TASK OBJECTIVE
When you find the word "Reserve" in a line of the entries, please copy the whole line.

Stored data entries
────────

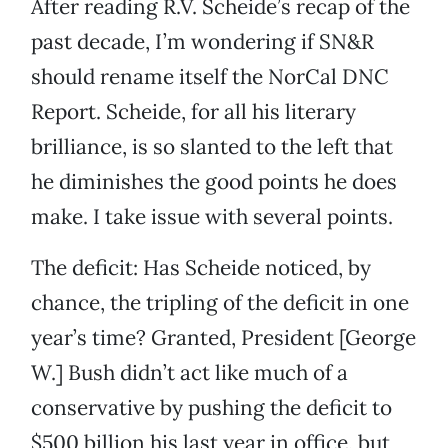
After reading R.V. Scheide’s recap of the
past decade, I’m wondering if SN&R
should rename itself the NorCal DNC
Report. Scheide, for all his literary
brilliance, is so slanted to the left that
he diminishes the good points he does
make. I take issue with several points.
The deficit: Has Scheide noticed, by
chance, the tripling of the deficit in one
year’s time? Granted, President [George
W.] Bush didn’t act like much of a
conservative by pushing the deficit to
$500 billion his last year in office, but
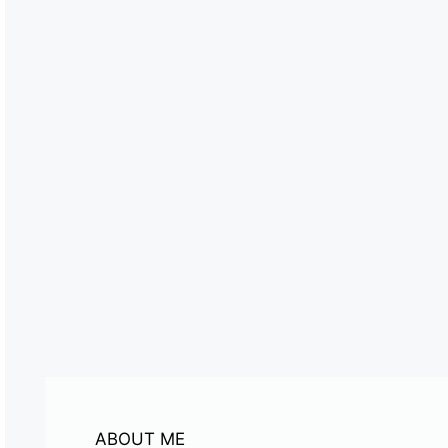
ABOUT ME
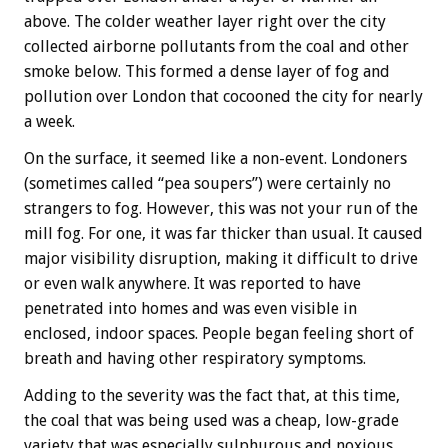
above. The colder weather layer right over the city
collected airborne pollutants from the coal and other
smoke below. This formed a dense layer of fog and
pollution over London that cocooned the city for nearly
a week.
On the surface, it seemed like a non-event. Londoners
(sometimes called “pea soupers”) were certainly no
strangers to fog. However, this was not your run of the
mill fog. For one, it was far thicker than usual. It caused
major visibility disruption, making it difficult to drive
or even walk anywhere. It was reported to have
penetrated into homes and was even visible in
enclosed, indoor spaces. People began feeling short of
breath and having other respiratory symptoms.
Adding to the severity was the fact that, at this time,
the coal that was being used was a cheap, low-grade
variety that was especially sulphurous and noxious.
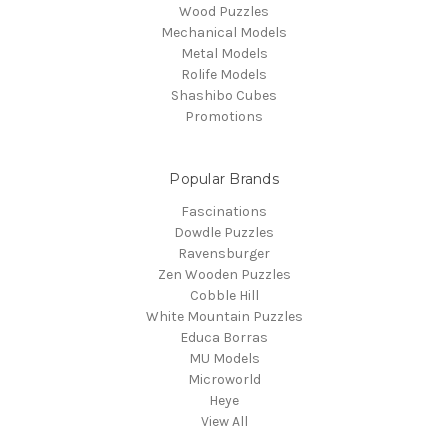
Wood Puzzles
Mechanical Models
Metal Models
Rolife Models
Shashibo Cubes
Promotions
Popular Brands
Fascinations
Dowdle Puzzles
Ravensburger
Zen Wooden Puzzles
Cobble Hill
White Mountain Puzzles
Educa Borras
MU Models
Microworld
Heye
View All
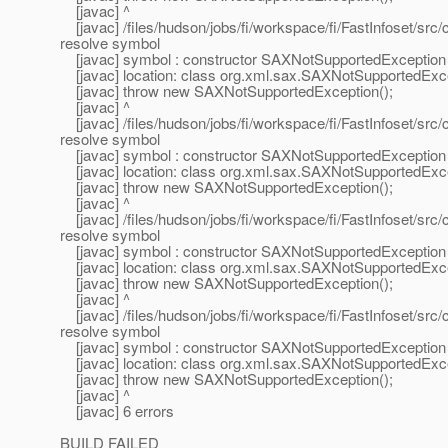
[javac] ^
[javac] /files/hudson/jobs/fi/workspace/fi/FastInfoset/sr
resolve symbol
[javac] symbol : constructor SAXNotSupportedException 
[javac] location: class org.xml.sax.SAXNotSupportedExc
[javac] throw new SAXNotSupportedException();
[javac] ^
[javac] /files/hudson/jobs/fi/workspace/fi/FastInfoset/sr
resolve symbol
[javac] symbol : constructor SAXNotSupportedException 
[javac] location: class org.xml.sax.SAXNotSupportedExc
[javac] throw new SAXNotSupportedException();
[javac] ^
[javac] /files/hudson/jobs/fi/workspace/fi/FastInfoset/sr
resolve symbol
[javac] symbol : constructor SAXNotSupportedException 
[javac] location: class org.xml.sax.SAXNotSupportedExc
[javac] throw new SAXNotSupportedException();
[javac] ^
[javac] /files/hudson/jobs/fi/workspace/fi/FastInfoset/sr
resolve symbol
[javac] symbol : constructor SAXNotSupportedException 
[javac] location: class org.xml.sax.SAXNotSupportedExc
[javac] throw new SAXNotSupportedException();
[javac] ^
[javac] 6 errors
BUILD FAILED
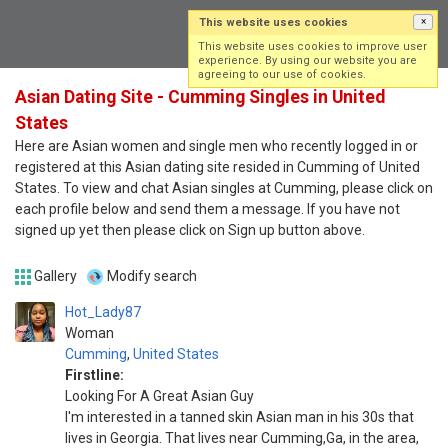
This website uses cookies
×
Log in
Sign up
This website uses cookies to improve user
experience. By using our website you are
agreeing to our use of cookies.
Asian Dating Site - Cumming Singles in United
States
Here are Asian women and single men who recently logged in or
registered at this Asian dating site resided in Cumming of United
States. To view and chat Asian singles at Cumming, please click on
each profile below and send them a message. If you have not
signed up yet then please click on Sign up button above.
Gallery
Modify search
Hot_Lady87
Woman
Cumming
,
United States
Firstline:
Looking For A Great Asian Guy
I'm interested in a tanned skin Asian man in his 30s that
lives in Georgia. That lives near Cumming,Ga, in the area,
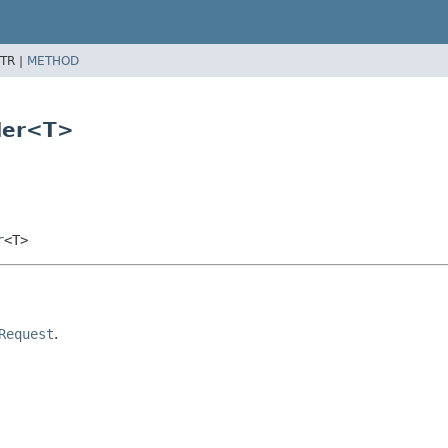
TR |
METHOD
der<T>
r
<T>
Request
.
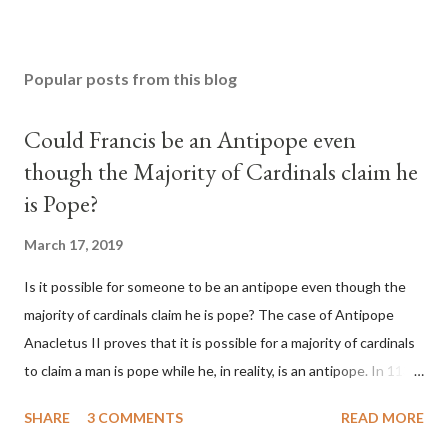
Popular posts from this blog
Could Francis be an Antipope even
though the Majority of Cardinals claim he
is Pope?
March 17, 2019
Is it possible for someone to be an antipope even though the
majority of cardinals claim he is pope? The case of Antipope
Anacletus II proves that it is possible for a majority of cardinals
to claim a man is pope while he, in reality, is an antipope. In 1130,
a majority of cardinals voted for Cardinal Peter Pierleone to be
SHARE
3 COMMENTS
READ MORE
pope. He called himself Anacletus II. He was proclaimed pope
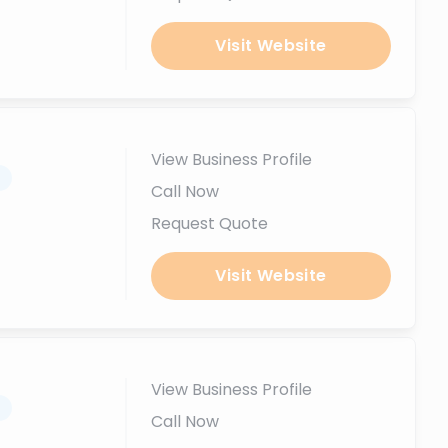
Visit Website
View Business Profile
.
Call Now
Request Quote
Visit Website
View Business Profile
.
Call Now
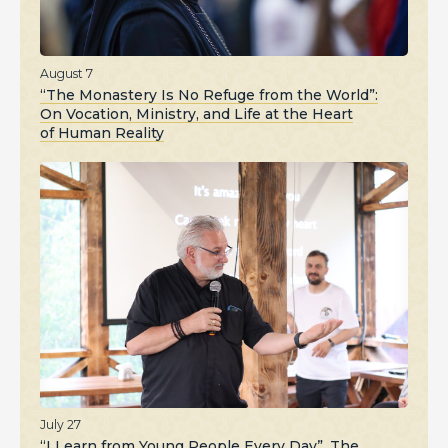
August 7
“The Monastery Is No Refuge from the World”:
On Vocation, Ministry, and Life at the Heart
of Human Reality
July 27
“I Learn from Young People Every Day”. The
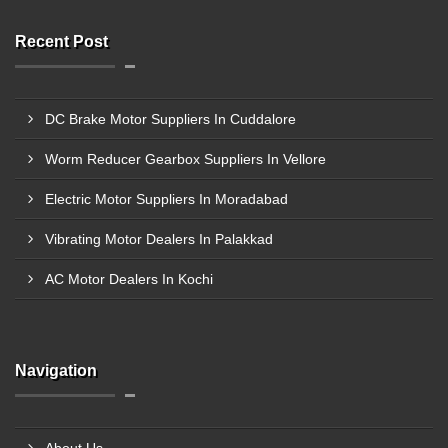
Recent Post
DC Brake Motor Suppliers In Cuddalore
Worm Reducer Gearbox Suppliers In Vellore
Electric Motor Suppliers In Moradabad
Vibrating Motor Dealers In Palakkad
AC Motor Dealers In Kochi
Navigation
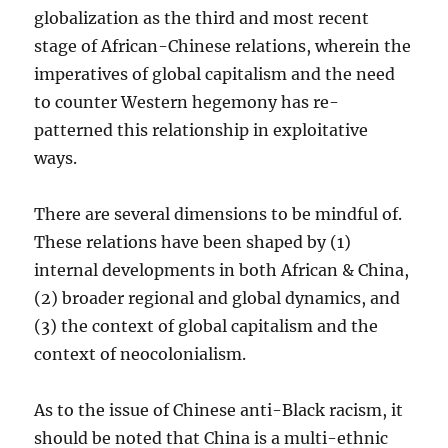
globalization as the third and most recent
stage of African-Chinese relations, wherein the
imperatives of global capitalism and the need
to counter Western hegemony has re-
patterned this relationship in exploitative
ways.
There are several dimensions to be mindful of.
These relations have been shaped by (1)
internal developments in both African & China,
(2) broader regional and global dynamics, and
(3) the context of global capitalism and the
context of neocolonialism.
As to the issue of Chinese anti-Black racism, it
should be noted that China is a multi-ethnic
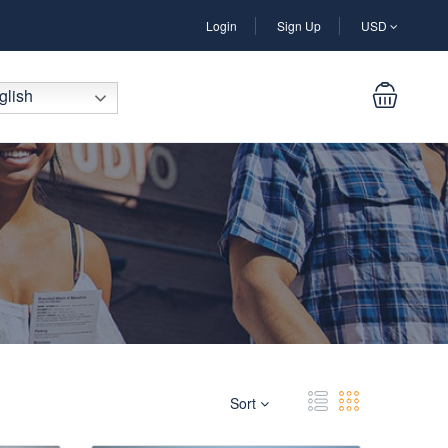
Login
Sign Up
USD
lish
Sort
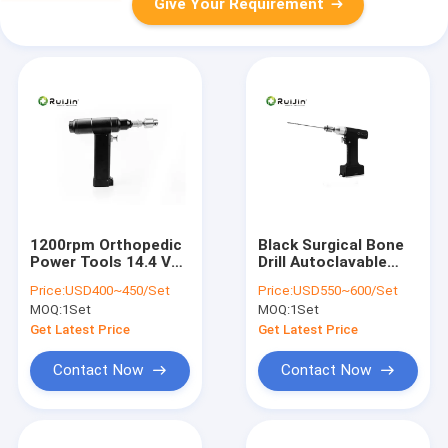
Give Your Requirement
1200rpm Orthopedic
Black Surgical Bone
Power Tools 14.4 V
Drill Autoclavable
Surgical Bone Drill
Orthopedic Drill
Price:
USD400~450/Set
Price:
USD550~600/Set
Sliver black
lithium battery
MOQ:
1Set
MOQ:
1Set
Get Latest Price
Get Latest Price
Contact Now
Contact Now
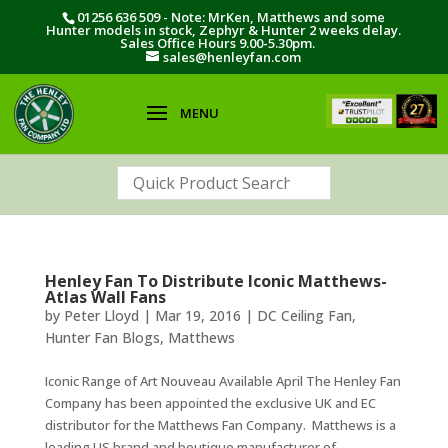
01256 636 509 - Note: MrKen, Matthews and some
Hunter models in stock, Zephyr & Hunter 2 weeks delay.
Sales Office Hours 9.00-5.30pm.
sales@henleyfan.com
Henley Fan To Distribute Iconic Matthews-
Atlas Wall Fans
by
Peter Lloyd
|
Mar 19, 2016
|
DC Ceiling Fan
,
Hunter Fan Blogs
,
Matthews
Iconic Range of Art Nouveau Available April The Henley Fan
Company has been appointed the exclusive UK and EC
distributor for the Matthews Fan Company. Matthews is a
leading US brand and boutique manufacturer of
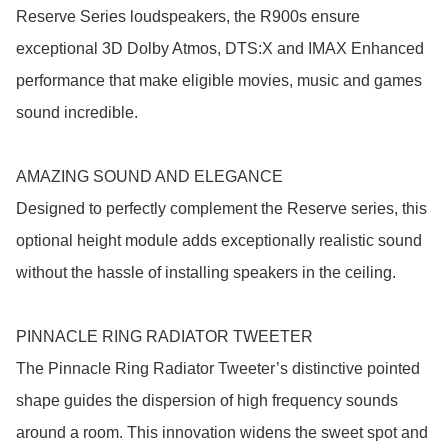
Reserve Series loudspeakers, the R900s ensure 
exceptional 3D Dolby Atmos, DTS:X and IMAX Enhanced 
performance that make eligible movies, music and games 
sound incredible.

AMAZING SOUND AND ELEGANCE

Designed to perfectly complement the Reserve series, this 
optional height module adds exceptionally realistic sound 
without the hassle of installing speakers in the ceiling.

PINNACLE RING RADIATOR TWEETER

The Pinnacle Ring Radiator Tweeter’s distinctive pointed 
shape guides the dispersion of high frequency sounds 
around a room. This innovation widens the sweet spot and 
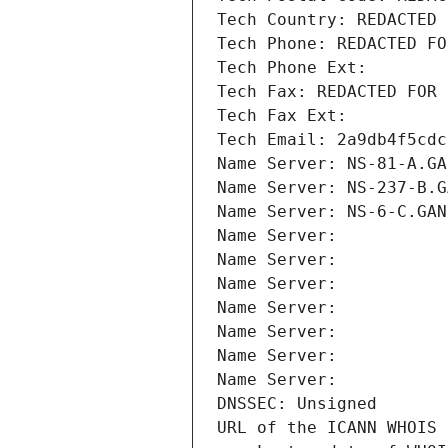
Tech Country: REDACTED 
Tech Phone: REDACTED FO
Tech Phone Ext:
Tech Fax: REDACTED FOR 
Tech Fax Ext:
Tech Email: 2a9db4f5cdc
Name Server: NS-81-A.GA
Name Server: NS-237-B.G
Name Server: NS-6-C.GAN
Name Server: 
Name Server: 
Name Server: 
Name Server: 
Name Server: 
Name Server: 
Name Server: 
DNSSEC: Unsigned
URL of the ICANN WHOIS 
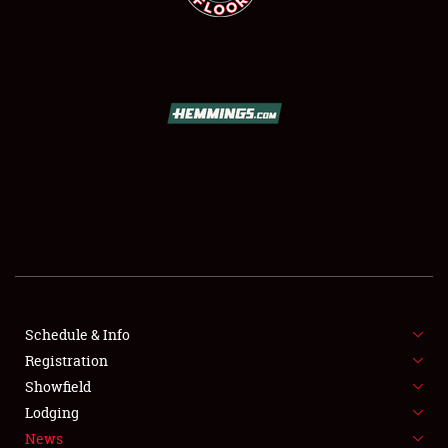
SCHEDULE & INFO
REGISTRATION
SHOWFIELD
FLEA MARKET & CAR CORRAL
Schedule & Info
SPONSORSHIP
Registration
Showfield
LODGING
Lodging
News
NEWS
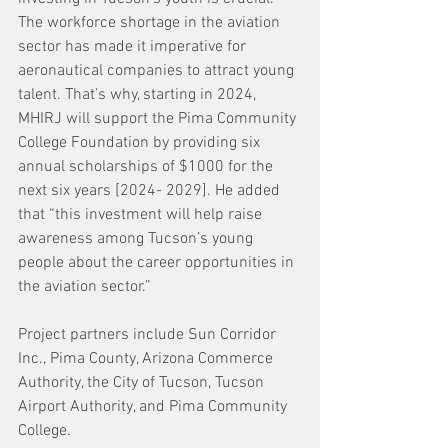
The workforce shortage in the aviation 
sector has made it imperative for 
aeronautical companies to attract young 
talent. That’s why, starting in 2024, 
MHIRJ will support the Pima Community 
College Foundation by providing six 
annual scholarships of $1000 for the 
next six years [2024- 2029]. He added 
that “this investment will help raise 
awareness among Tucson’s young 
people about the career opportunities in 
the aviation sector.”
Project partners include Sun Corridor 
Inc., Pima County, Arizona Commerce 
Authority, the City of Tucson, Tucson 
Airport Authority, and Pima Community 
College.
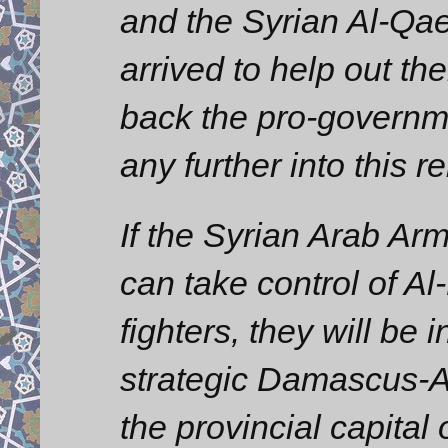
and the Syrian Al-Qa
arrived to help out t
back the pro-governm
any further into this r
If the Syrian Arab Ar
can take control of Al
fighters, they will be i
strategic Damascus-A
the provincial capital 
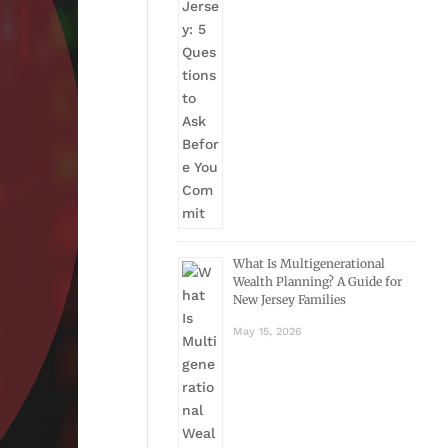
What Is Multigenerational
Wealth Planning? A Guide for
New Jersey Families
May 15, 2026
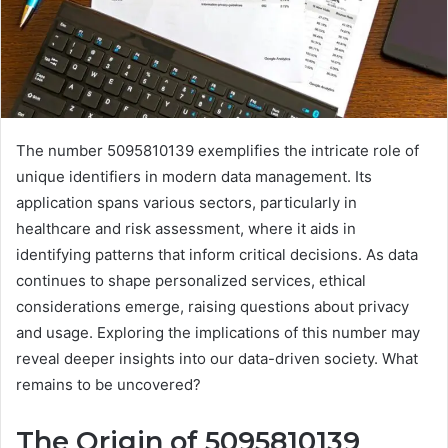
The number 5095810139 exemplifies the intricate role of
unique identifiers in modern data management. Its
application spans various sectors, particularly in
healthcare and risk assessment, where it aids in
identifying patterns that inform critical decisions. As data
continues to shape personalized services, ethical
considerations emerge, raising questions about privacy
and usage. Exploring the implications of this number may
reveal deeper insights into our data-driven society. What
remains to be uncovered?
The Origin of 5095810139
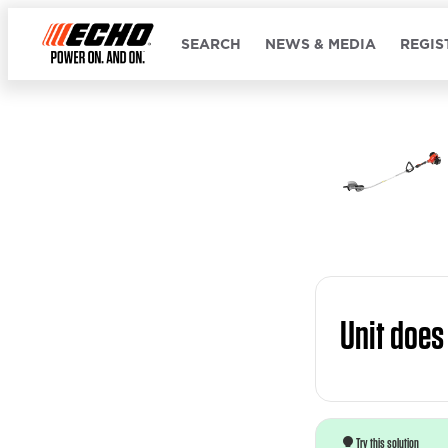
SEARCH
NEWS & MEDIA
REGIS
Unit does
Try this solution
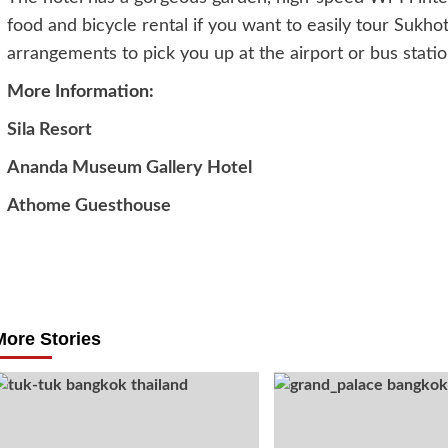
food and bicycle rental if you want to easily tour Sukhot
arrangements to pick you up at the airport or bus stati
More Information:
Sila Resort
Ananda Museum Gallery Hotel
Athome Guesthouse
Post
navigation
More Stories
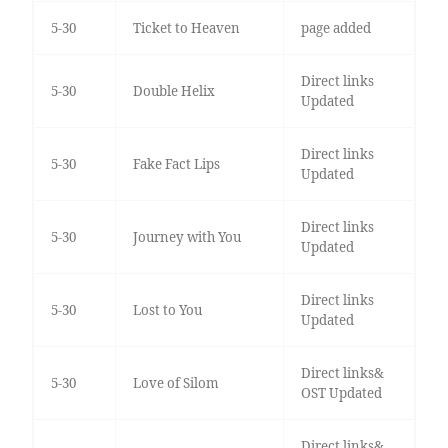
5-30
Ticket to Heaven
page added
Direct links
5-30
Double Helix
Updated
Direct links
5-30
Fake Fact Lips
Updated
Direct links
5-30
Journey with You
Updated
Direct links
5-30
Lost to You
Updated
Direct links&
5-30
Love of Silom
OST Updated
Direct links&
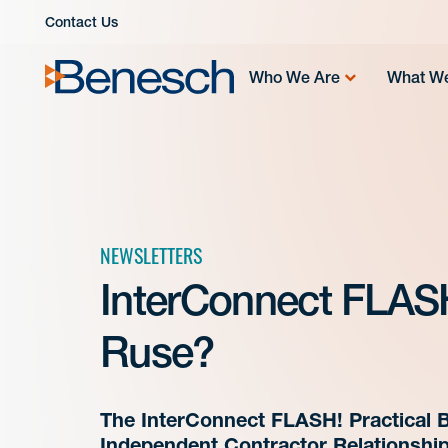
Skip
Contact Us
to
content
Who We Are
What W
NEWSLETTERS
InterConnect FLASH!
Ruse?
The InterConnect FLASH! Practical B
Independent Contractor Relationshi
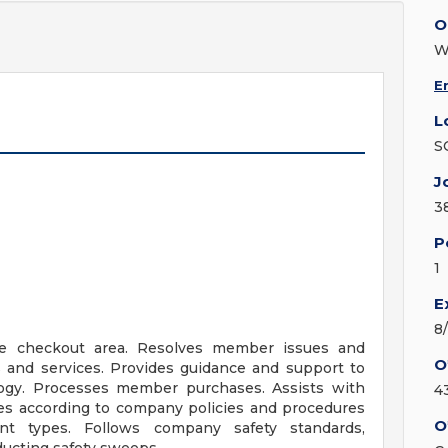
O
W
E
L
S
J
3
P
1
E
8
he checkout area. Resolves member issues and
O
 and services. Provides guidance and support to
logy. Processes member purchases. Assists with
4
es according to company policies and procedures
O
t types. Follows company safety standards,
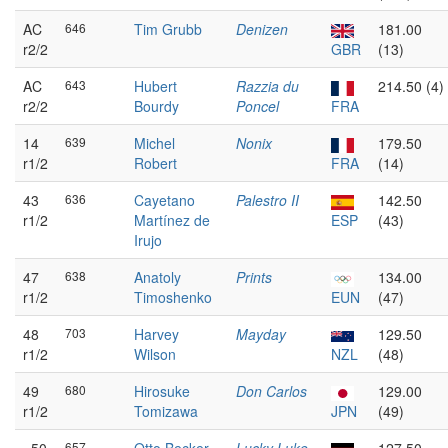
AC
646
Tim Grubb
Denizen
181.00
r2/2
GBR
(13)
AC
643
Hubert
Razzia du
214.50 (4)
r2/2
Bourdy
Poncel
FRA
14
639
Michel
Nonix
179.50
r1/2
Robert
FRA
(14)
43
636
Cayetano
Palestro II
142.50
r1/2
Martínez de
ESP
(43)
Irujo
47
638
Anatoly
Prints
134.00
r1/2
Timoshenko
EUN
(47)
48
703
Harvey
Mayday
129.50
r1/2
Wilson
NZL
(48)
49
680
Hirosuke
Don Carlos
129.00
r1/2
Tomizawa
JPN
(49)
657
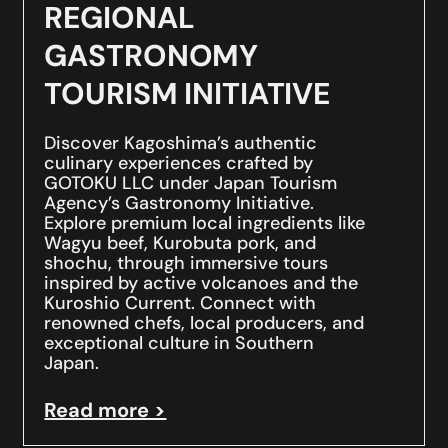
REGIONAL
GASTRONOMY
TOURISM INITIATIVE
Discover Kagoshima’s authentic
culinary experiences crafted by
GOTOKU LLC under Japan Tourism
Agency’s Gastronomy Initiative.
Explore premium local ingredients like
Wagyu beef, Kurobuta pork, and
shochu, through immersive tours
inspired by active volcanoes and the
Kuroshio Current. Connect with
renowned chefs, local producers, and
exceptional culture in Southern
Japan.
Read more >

────────

PROBLEM SOLUTION
Reserve Series loudspeakers, the R900s ensure 
Designed to perfectly complement the Reserve series, this 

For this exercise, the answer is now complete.